Pubblicato: 06.10.2019

























Il mio prossimo viaggio mi ha finalmente portato al mare, ad Arugam Bay. Arugam è considerata un'enclave per surfisti sulla costa orientale dello Sri Lanka, e offre un ottimo clima e onde tra giugno e settembre, quando sulla costa occidentale infuria ancora il monsone. Sono arrivato in tempo per la Fine della Stagione il 30.09, bramoso di sole e ansioso di poter finalmente risalire sulla tavola. Nel fine settimana precedente si erano tenuti qui i campionati di surf dello Sri Lanka, ma al mio arrivo non c'era più alcun segno del trambusto, alcuni hotel e ostelli erano addirittura già chiusi. Mi sono sistemato al Beach Hut Hostel, dove, grazie alla Fine della Stagione, ho pagato ben 4 $/notte per una doppia con bagno privato. Sporadico e un po' vissuto, va bene, ma con la vicinanza alla spiaggia e un'atmosfera di fuga fantastica - decisamente lo consiglio.

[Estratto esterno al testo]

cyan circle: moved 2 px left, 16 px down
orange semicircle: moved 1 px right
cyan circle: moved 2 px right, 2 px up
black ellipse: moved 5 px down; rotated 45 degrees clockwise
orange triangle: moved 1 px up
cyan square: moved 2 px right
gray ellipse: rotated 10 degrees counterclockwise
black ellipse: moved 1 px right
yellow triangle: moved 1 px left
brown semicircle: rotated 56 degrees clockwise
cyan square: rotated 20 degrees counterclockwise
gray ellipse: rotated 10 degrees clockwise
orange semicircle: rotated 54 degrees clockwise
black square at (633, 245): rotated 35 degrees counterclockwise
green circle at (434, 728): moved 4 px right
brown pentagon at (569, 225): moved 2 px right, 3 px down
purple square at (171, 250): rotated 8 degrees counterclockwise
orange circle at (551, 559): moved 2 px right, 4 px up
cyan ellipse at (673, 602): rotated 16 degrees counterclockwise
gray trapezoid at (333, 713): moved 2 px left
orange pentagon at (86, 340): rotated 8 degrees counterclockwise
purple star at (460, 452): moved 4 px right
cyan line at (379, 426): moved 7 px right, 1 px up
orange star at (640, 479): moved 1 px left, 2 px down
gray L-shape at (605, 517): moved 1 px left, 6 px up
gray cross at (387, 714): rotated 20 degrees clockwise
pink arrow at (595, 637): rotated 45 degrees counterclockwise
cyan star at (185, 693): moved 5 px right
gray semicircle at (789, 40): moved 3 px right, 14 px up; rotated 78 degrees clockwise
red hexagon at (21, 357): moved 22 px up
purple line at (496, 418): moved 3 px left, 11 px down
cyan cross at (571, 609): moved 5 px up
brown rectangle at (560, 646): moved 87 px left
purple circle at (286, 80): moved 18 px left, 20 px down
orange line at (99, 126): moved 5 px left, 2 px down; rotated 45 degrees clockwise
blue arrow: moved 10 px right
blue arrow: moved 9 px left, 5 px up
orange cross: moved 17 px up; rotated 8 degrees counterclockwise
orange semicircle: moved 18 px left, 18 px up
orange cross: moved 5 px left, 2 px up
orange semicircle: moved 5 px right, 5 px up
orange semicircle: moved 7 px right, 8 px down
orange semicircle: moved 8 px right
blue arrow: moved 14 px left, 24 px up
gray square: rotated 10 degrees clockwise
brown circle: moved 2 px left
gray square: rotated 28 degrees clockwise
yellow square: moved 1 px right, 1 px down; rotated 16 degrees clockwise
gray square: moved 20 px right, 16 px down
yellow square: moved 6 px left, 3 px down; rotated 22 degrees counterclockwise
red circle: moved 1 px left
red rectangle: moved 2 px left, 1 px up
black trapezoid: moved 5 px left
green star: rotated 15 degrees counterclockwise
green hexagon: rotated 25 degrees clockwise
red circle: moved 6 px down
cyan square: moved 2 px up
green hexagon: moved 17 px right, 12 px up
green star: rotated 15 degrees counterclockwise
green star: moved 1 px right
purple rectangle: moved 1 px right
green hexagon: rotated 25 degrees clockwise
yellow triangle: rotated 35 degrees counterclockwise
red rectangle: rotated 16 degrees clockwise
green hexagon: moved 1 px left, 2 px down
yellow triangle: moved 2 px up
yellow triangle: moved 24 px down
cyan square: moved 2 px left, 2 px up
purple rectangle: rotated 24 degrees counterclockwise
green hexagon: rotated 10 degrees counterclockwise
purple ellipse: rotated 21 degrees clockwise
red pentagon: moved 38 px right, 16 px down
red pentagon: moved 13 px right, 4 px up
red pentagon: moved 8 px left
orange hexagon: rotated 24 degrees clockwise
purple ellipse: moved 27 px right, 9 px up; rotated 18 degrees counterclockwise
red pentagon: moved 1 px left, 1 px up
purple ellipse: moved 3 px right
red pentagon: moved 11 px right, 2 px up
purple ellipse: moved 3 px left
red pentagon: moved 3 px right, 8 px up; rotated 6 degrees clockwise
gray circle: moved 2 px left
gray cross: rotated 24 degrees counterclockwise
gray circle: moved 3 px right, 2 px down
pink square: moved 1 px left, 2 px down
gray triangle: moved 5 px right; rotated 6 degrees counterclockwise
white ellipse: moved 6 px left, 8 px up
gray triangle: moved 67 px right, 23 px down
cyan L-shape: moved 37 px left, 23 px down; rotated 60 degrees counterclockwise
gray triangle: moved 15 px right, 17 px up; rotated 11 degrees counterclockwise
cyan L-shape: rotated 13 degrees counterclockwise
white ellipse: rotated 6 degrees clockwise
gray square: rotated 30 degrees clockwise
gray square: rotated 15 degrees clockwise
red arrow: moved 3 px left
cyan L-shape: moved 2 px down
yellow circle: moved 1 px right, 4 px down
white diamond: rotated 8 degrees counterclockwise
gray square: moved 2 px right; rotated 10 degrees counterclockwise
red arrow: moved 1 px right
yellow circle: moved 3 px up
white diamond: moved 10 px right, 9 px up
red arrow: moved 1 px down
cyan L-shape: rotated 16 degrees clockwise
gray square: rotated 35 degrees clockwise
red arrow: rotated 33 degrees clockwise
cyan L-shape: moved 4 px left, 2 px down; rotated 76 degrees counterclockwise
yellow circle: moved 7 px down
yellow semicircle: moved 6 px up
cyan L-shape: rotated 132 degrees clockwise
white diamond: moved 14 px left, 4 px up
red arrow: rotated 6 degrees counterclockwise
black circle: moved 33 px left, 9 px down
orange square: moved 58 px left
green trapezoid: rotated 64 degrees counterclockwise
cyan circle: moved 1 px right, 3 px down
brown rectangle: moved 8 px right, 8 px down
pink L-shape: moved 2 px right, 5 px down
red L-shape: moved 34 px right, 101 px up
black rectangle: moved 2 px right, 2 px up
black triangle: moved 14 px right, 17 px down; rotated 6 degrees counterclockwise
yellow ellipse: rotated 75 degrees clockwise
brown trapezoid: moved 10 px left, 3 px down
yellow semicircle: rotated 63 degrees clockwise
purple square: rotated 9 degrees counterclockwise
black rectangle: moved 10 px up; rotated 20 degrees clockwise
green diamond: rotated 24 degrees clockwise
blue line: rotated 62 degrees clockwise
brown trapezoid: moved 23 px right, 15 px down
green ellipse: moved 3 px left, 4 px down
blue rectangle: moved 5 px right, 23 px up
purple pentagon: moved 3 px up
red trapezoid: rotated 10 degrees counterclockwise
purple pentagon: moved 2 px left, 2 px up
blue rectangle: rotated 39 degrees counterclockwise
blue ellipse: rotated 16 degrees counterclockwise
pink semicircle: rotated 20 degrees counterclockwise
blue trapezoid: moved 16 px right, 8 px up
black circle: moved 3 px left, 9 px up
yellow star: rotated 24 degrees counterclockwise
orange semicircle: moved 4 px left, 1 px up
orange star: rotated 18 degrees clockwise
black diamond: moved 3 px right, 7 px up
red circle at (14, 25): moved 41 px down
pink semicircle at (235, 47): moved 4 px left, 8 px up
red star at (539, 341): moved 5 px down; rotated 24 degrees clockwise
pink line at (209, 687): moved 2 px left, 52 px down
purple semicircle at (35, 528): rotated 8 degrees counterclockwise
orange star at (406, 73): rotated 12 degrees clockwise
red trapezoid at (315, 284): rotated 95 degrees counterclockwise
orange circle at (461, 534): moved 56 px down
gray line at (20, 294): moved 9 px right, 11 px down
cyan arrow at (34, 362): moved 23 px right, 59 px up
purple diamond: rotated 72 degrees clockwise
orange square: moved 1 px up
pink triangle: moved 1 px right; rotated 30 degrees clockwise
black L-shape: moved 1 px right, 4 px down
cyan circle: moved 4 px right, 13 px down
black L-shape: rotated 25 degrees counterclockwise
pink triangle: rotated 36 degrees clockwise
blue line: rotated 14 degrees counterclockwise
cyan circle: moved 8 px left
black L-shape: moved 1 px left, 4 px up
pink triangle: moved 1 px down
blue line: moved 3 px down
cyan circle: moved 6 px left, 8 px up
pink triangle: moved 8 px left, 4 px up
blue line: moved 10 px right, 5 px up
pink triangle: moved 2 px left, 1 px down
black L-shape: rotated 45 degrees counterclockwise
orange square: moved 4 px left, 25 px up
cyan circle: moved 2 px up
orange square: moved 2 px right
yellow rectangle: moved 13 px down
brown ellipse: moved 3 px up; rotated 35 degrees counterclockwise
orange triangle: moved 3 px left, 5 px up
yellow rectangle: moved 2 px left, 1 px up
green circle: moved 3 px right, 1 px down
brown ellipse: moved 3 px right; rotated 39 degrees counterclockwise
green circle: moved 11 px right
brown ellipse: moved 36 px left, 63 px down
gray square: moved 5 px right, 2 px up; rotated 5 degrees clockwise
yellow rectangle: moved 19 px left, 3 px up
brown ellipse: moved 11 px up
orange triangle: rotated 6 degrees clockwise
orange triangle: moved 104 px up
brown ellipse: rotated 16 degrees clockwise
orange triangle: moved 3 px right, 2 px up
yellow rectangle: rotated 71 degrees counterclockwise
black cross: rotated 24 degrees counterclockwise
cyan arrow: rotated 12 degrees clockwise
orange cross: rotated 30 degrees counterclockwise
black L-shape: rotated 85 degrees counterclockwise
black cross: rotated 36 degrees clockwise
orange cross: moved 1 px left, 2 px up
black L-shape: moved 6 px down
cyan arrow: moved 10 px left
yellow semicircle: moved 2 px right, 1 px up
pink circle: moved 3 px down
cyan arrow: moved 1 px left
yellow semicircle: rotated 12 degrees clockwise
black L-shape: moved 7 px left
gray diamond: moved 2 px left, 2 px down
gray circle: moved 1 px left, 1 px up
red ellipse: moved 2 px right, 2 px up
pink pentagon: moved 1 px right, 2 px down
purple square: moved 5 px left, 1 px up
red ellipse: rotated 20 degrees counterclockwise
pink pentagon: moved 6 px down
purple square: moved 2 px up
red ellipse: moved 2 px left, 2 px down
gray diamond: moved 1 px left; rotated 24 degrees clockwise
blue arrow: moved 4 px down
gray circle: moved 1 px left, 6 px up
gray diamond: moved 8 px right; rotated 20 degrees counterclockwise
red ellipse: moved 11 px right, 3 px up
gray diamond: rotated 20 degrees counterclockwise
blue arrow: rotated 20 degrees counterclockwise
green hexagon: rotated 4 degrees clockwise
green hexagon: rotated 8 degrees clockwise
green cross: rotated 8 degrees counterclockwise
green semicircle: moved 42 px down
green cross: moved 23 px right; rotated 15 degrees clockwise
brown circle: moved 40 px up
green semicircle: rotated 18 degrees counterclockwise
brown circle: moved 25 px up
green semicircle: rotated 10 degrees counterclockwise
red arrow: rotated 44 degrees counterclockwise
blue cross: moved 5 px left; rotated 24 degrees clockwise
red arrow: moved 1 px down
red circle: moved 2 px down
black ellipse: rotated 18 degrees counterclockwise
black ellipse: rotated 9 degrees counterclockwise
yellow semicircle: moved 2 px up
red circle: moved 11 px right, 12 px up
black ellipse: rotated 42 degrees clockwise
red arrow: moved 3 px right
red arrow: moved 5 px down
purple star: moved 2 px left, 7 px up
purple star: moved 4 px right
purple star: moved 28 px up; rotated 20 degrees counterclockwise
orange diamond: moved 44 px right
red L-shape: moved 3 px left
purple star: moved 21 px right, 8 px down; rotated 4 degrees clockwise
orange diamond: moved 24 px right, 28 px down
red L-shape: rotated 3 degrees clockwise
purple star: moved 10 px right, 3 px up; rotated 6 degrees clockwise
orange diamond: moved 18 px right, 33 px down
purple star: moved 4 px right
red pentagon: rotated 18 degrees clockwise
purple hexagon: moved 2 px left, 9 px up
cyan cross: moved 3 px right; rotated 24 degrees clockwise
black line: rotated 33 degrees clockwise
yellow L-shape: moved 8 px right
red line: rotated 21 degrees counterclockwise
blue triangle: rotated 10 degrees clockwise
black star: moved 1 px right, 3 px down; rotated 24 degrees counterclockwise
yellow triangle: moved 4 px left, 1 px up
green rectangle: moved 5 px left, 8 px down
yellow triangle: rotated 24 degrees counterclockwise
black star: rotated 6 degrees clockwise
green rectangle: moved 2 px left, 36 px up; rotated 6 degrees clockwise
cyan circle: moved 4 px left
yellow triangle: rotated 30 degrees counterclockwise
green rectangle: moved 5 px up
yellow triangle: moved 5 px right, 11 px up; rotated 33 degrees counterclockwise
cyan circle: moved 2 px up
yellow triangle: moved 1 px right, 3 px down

Ho subito iniziato a visitare i numerosi negozi di surf in cerca di un buon affare e a passeggiare per il paesino. Era la prima volta che potevo davvero passeggiare da solo, senza sentirmi invaso dall'invadenza dei singalesi di cui ho parlato in precedenza, e quanto mi stavo divertendo. Tutto e tutti qui sembravano rilassati e godersi la giornata con calma, anche i conducenti di Tuk-tuk suonavano il clacson molto meno che altrove. La sera l'ho trascorsa ascoltando ottima musica dal vivo con Julia, un'altra viaggiatrice solitaria che avevo incontrato in taxi da Ella ad Arugam. Praticamente siamo passati da un Happy Hour all'altro, qualcosa che a quanto pare è quasi impossibile da evitare e che ha caratterizzato quasi tutte le mie serate ad Arugam :D Mentre facevo surf al Whisky Point, un luogo un po' fuori mano, ho conosciuto Gil, un israeliano che viaggiava da solo.